[Your task] For this exercise, restate every line below word for word and drop the images.

[Entries provided]

Segment Open

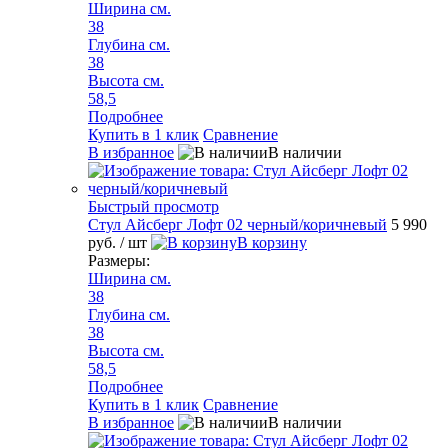
Ширина см.
38
Глубина см.
38
Высота см.
58,5
Подробнее
Купить в 1 клик
Сравнение
В избранное
В наличии
Быстрый просмотр
Стул Айсберг Лофт 02 черный/коричневый
5 990
руб.
/ шт
В корзину
Размеры:
Ширина см.
38
Глубина см.
38
Высота см.
58,5
Подробнее
Купить в 1 клик
Сравнение
В избранное
В наличии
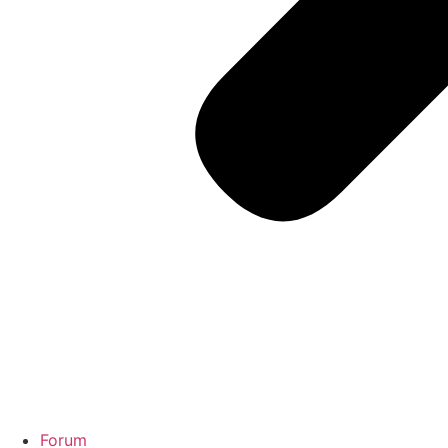
Forum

Segment Closed

[Output]
Ширина см.
38
Глубина см.
38
Высота см.
58,5
Подробнее
Купить в 1 клик
Сравнение
В избранное
В наличии
Быстрый просмотр
Стул Айсберг Лофт 02 черный/коричневый
5 990
руб.
/ шт
В корзину
Размеры:
Ширина см.
38
Глубина см.
38
Высота см.
58,5
Подробнее
Купить в 1 клик
Сравнение
В избранное
В наличии
Forum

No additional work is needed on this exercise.